リンデン どうですか、私もそのことについては、折々自分が惡かつたか知らと思ひ直してみます。
クログスタット (一層柔かに)あなたに捨てられた當座は、大地が足の下から沈んで行くやうな氣持でした。まあ私を見て下さい、私は今ぢや帆柱にすがりついてる難船者だ。
リンデン あなた、すぐ傍まで救助船が來てるかも知れませんよ。
クログスタット 何、來かゝつてゐたんだ。ところへあなたが出て來て邪魔をしてしまつたんだ。

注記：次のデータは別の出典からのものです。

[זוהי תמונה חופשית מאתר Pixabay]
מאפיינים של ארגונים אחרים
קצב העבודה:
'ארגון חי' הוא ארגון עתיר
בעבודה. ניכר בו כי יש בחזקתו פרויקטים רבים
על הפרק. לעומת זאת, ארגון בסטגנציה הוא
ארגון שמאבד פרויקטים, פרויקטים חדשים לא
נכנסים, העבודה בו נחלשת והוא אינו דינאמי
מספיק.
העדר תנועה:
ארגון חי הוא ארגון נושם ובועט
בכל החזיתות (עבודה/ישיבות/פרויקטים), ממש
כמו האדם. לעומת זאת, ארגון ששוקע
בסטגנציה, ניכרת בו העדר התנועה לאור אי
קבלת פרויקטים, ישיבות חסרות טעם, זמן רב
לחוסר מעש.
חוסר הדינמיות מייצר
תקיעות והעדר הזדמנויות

リンデン 私はちつとも知らなかつたのですよ、あなた。あの銀行で私と入替にされたのが、あなただといふことを、今日まで知らなかつたのですよ。
クログスタット ふむ、それぢやあ、その方はさうとしておいて、愈々それとわかつてみれば、どうです、私にそれを讓らうとおつしやるのでせうか?
リンデン いゝえ、そんなことはあなたを救ふ道ではないと思ひます。
クログスタット あゝ、その救ひです――私は是非ともさうして頂きたい。
リンデン ですけれども、私も冷靜にことを運べと教へられましたからね、世間とむごい辛い暮しとが私を教育したのですよ。
クログスタット それから、私には人の言葉を滅多に信用するなと世間が教へてくれました。
リンデン ぢや世間はあなたに本當のことを教へましたね。けれども實行すれば信用なさるでせう。
クログスタット といふと――?
リンデン お話によると、あなたは今難船して帆柱に縋りついていらつしやるのですね。
クログスタット さういへる理由が澤山あります。
リンデン さうすれば、私も難船して帆柱に縋つてゐる女でせう? 誰を愛するといふ當もなく。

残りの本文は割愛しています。